If you're an anechoic chamber guy, you'll discount certain speakers without trial because their performance doesn't conform to your mind set. If you're a distortion hound, most tube amps will seem broken. If you're a tweak, all you see are cones and wooden platforms and hard and soft interfaces and cable lifters and miracle sprays and photon bombs. If you're a trophy hunter, affordable audio is automatically disqualified.

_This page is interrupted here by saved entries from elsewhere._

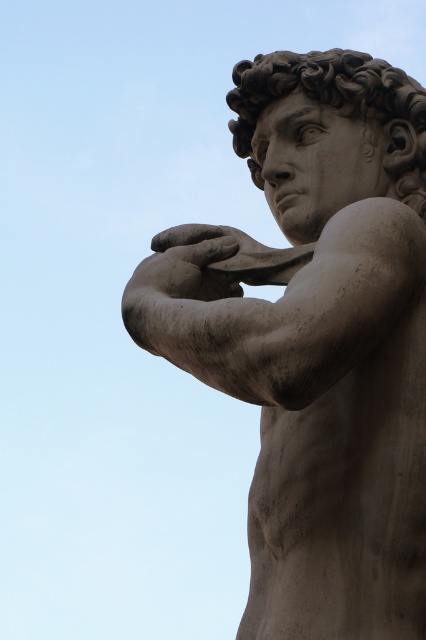 Which is above, smooth stone head at center or matte stone hand at center?

smooth stone head at center

Who is more distant from viewer, (252, 161) or (180, 292)?

The point (252, 161) is behind.

Locate an element on the screen. smooth stone head at center is located at coordinates (333, 100).

The width and height of the screenshot is (426, 640). Describe the element at coordinates (322, 344) in the screenshot. I see `stone statue at center` at that location.

Can you confirm if stone statue at center is positioned to the left of matte stone hand at center?

No, stone statue at center is not to the left of matte stone hand at center.

Measure the distance between point (377,268) and camera.

Point (377,268) is 169.14 feet away from camera.

Image resolution: width=426 pixels, height=640 pixels. In order to click on stone statue at center in this screenshot , I will do `click(322, 344)`.

Can you confirm if stone statue at center is positioned above smooth stone head at center?

No, stone statue at center is not above smooth stone head at center.

Does point (261, 497) come farther from viewer compared to point (230, 90)?

No, it is in front of (230, 90).

Which is in front, point (322, 624) or point (316, 58)?

Point (322, 624) is in front.

Where is `stone statue at center`? Image resolution: width=426 pixels, height=640 pixels. stone statue at center is located at coordinates (322, 344).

It's an unending meeting of opposites. Because they don't cancel out in the middle, they continue to feed the self-perpetuating fascination and contradiction whereby audio holds those of us infected by the virus spellbound. As soon as we have arrived at a bit of apparent knowledge, along comes a working solution that defies our most dearly held beliefs. If listening could categorically render one amp right and one wrong, the story would end. Unfortunately, there's a lot of right amps which go about their rightness in apparently wrong ways. Then add that what's right to one listener is wrong to the next. Take the same amp into a different system context and the deck reshuffles again. Never mind that the lack of a universal impedance standard and connection system means that all audio systems, by definition, suffer from unpredictable impedance mismatches. Now enter the room. The power delivery. The temperature and air pressure.
Welcome to the party. It's a confusing crowd in attendance but happy occasion for all who make it so. Drink up. Cheers!